The answer must repeat every record exactly, with all pictures omitted.
═════ Records provided
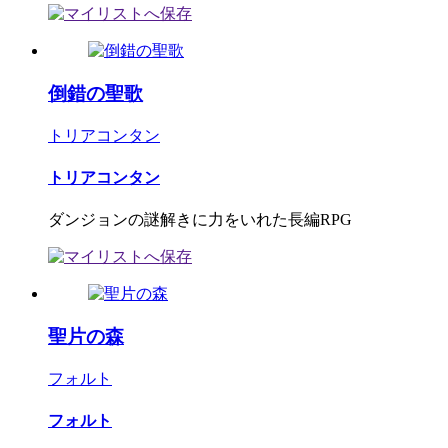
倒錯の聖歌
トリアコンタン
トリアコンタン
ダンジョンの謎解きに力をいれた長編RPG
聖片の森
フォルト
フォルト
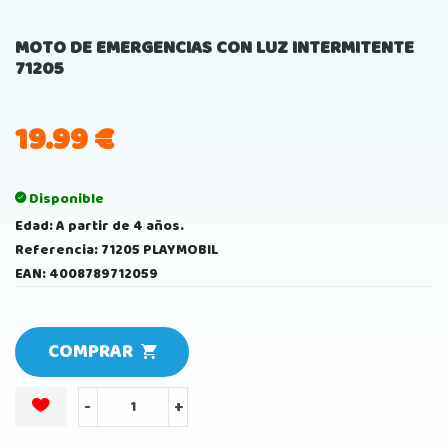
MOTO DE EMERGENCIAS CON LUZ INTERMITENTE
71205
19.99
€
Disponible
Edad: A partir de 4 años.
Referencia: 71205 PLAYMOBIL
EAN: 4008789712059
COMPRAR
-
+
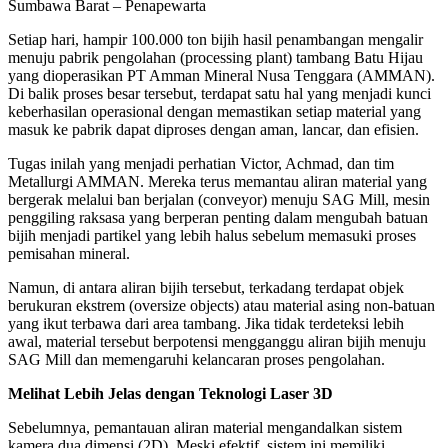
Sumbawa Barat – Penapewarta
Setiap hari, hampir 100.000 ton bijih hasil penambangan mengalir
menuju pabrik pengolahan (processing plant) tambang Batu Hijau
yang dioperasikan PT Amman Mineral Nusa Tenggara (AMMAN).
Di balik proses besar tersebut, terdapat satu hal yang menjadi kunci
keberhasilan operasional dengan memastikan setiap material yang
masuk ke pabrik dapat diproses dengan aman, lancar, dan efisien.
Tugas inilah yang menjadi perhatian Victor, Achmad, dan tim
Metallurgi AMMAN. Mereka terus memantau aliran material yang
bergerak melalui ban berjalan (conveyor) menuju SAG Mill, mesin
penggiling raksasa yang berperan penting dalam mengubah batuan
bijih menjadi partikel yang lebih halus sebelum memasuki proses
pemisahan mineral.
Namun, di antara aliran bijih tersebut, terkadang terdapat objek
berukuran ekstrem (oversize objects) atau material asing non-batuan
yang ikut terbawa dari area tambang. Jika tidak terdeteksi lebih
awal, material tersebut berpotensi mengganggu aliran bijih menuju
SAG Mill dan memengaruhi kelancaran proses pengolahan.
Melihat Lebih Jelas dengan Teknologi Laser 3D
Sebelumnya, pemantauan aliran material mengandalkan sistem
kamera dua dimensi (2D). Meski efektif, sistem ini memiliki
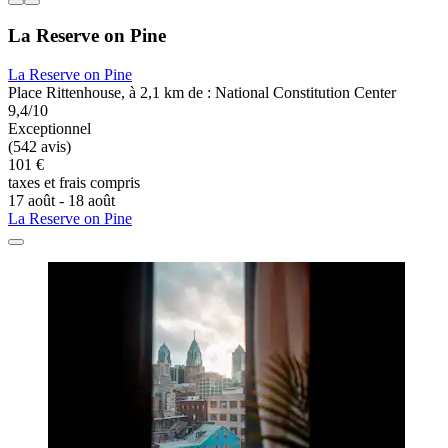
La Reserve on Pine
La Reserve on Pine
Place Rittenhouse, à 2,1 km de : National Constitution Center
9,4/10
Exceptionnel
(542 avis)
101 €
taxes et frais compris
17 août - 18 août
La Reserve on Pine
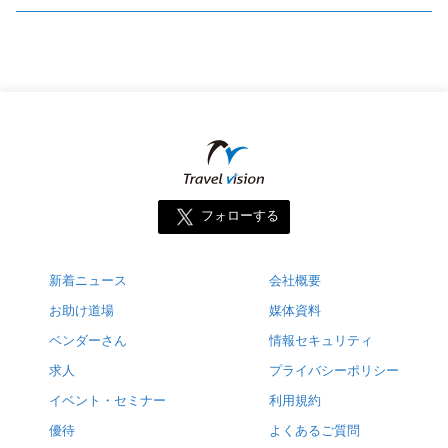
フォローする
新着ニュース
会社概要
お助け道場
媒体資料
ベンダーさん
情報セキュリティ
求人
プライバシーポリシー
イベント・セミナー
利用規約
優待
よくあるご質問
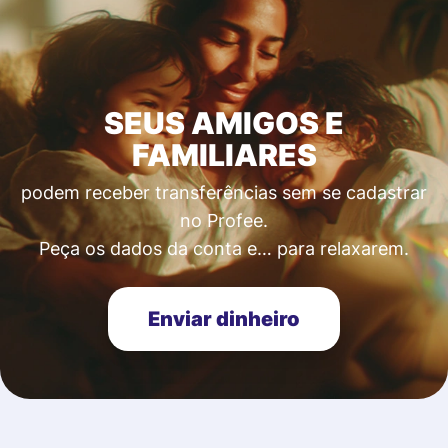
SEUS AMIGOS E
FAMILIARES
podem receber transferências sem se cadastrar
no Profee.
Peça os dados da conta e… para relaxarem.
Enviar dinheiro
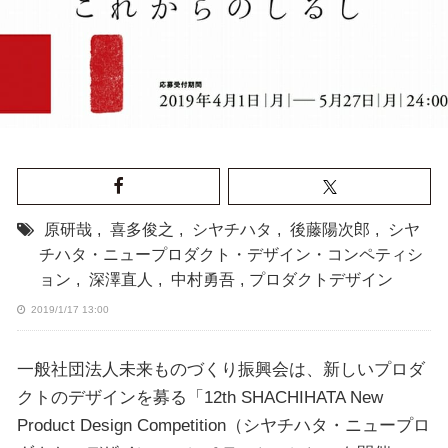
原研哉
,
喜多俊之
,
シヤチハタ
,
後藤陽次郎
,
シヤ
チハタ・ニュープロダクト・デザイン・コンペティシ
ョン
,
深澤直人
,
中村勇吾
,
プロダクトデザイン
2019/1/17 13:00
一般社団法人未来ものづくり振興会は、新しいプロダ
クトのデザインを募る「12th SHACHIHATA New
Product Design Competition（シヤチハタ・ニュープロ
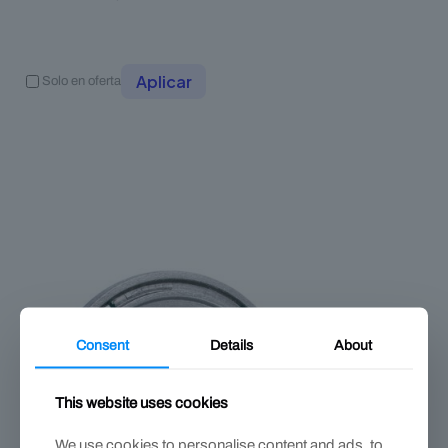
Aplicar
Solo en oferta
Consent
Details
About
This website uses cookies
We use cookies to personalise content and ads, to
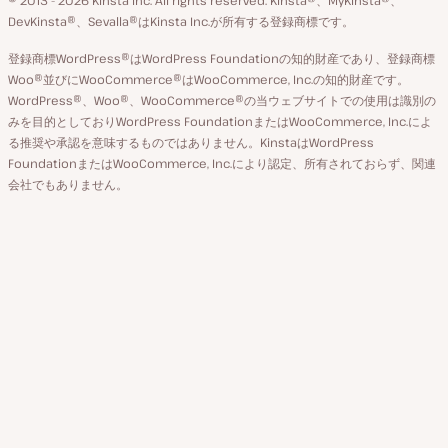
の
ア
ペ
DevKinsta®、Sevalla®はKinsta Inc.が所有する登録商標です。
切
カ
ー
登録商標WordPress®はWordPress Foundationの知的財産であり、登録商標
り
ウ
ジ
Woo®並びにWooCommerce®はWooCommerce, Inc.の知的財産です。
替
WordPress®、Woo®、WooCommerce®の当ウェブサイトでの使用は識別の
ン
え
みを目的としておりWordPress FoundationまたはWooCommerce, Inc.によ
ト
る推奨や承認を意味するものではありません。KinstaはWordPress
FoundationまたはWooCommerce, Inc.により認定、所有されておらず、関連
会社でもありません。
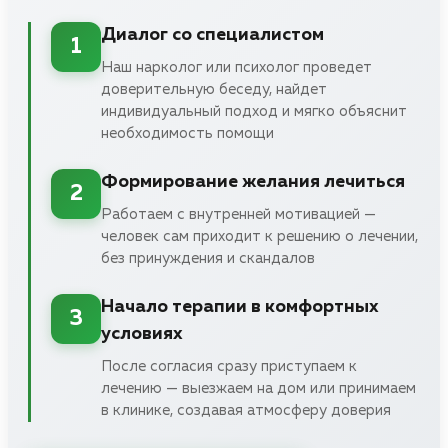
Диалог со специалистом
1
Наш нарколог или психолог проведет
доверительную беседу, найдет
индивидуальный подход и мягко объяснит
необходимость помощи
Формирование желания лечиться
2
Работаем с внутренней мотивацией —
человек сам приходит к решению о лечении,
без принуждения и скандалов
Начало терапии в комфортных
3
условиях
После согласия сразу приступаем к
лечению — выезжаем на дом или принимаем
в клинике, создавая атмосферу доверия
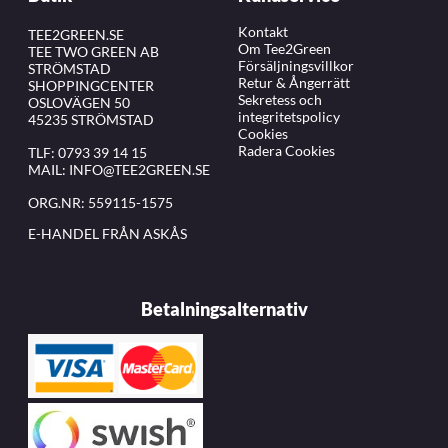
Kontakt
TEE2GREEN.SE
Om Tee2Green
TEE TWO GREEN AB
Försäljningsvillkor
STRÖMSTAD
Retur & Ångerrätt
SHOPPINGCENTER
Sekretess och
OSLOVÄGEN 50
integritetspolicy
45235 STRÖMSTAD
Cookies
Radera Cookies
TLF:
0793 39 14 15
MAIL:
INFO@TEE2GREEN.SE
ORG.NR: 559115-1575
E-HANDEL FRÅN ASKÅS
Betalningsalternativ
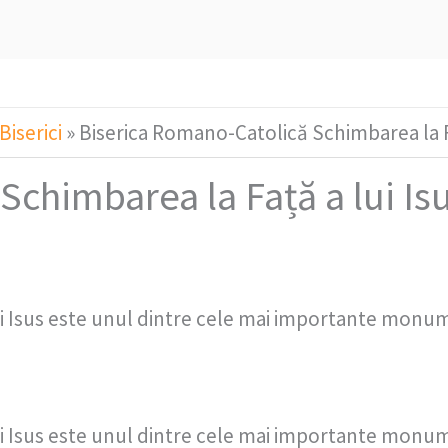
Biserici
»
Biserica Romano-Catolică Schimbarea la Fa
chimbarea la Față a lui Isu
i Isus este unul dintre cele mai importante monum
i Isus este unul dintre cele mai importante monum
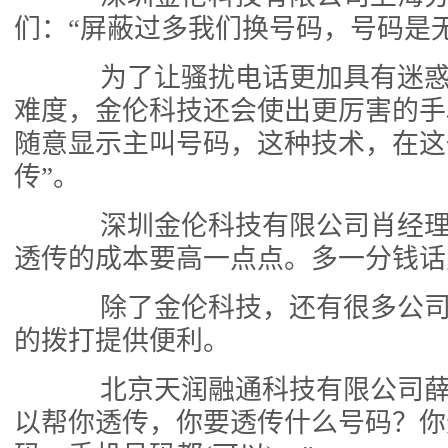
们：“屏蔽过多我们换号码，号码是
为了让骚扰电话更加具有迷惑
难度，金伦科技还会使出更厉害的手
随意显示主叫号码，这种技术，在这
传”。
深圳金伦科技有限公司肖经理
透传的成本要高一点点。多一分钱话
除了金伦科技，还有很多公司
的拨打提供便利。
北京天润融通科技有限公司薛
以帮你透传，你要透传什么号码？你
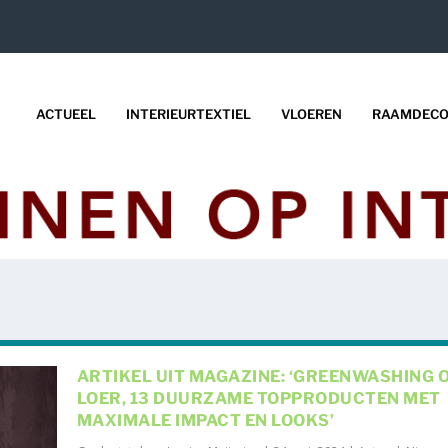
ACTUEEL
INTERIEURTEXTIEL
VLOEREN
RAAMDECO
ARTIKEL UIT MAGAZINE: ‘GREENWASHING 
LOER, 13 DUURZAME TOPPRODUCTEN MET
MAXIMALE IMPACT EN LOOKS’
══════════
### Response below
倒錯の聖歌
トリアコンタン
トリアコンタン
ダンジョンの謎解きに力をいれた長編RPG
聖片の森
フォルト
フォルト
MOTO DE EMERGENCIAS CON LUZ INTERMITENTE
71205
19.99
€
Disponible
Edad: A partir de 4 años.
Referencia: 71205 PLAYMOBIL
EAN: 4008789712059
COMPRAR
-
+
Sumbawa Barat – Penapewarta
Setiap hari, hampir 100.000 ton bijih hasil penambangan mengalir
menuju pabrik pengolahan (processing plant) tambang Batu Hijau
yang dioperasikan PT Amman Mineral Nusa Tenggara (AMMAN).
Di balik proses besar tersebut, terdapat satu hal yang menjadi kunci
keberhasilan operasional dengan memastikan setiap material yang
masuk ke pabrik dapat diproses dengan aman, lancar, dan efisien.
Tugas inilah yang menjadi perhatian Victor, Achmad, dan tim
Metallurgi AMMAN. Mereka terus memantau aliran material yang
bergerak melalui ban berjalan (conveyor) menuju SAG Mill, mesin
penggiling raksasa yang berperan penting dalam mengubah batuan
bijih menjadi partikel yang lebih halus sebelum memasuki proses
pemisahan mineral.
Namun, di antara aliran bijih tersebut, terkadang terdapat objek
berukuran ekstrem (oversize objects) atau material asing non-batuan
yang ikut terbawa dari area tambang. Jika tidak terdeteksi lebih
awal, material tersebut berpotensi mengganggu aliran bijih menuju
SAG Mill dan memengaruhi kelancaran proses pengolahan.
Melihat Lebih Jelas dengan Teknologi Laser 3D
Sebelumnya, pemantauan aliran material mengandalkan sistem
kamera dua dimensi (2D). Meski efektif, sistem ini memiliki
La Reserve on Pine
La Reserve on Pine
Place Rittenhouse, à 2,1 km de : National Constitution Center
9,4/10
Exceptionnel
(542 avis)
101 €
taxes et frais compris
17 août - 18 août
La Reserve on Pine
フォローする
新着ニュース
会社概要
お助け道場
媒体資料
ベンダーさん
情報セキュリティ
求人
プライバシーポリシー
イベント・セミナー
利用規約
優待
よくあるご質問
SEUS AMIGOS E
FAMILIARES
podem receber transferências sem se cadastrar
no Profee.
Peça os dados da conta e… para relaxarem.
Enviar dinheiro
原研哉
,
喜多俊之
,
シヤチハタ
,
後藤陽次郎
,
シヤ
チハタ・ニュープロダクト・デザイン・コンペティシ
ョン
,
深澤直人
,
中村勇吾
,
プロダクトデザイン
2019/1/17 13:00
一般社団法人未来ものづくり振興会は、新しいプロダ
クトのデザインを募る「12th SHACHIHATA New
Product Design Competition（シヤチハタ・ニュープロ
Aplicar
Solo en oferta
Consent
Details
About
This website uses cookies
We use cookies to personalise content and ads, to
の
ア
ペ
DevKinsta®、Sevalla®はKinsta Inc.が所有する登録商標です。
切
カ
ー
登録商標WordPress®はWordPress Foundationの知的財産であり、登録商標
り
ウ
ジ
Woo®並びにWooCommerce®はWooCommerce, Inc.の知的財産です。
替
WordPress®、Woo®、WooCommerce®の当ウェブサイトでの使用は識別の
ン
え
みを目的としておりWordPress FoundationまたはWooCommerce, Inc.によ
ト
る推奨や承認を意味するものではありません。KinstaはWordPress
FoundationまたはWooCommerce, Inc.により認定、所有されておらず、関連
会社でもありません。
Диалог со специалистом
1
Наш нарколог или психолог проведет
доверительную беседу, найдет
индивидуальный подход и мягко объяснит
необходимость помощи
Формирование желания лечиться
2
Работаем с внутренней мотивацией —
человек сам приходит к решению о лечении,
без принуждения и скандалов
Начало терапии в комфортных
3
условиях
После согласия сразу приступаем к
лечению — выезжаем на дом или принимаем
в клинике, создавая атмосферу доверия
Kontakt
TEE2GREEN.SE
Om Tee2Green
TEE TWO GREEN AB
Försäljningsvillkor
STRÖMSTAD
Retur & Ångerrätt
SHOPPINGCENTER
Sekretess och
OSLOVÄGEN 50
integritetspolicy
45235 STRÖMSTAD
Cookies
Radera Cookies
TLF:
0793 39 14 15
MAIL:
INFO@TEE2GREEN.SE
ORG.NR: 559115-1575
E-HANDEL FRÅN ASKÅS
Betalningsalternativ
Biserici
»
Biserica Romano-Catolică Schimbarea la Fa
chimbarea la Față a lui Isu
i Isus este unul dintre cele mai importante monum
i Isus este unul dintre cele mai importante monum
们：“屏蔽过多我们换号码，号码是
为了让骚扰电话更加具有迷惑
难度，金伦科技还会使出更厉害的手
随意显示主叫号码，这种技术，在这
传”。
深圳金伦科技有限公司肖经理
透传的成本要高一点点。多一分钱话
除了金伦科技，还有很多公司
的拨打提供便利。
北京天润融通科技有限公司薛
以帮你透传，你要透传什么号码？你
ACTUEEL
INTERIEURTEXTIEL
VLOEREN
RAAMDECO
ARTIKEL UIT MAGAZINE: ‘GREENWASHING 
LOER, 13 DUURZAME TOPPRODUCTEN MET
MAXIMALE IMPACT EN LOOKS’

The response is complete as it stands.